The risk is that while working conditions for undocumented riders are terrible at the moment, an employment model could exclude these workers and push them deeper into the black market. So what’s the answer?

“They should improve the Foreigner Law,” Paola says. “There is a problem here that you can apply for asylum or humanitarian aid as soon as you arrive, but they give you an appointment in nine months time. 

“What are you going to do for nine months? You are going to get on a bike and cycle like crazy. If you want workers to be working legally with an account, then the solution would be to change and modify the immigration policy.

“I am not asking the government to allow access and give residency to everyone, I think they should do a study to see who you are and ask you for your background. At the end of the day you are entering a foreign country, but what I am saying is that they should change their immigration policies and also speed up the process.”

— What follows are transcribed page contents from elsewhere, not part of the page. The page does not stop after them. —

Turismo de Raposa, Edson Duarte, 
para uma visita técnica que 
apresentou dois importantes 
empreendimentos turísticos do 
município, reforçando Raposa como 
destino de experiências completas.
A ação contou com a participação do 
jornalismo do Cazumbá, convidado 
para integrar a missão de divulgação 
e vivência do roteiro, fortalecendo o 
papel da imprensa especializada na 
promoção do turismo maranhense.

Frank agrees, and thinks that the regularisation of undocumented workers is also a key step towards unionisation.

“There is real fear of doing something bad or being fired. When you arrive here, you don’t want problems, you want to live in peace,” he says. 

“But if you can be part of the labour market just like anyone else, you can see that there is no problem in joining a union.”

There is a long way to go to integrate the food delivery sector’s predominantly migrant workforce into the trade union movement, but if it is to be done it will be trade-unionists like Frank and Paola – who know what it’s like to live and work as a migrant gig worker – who will be leading the way.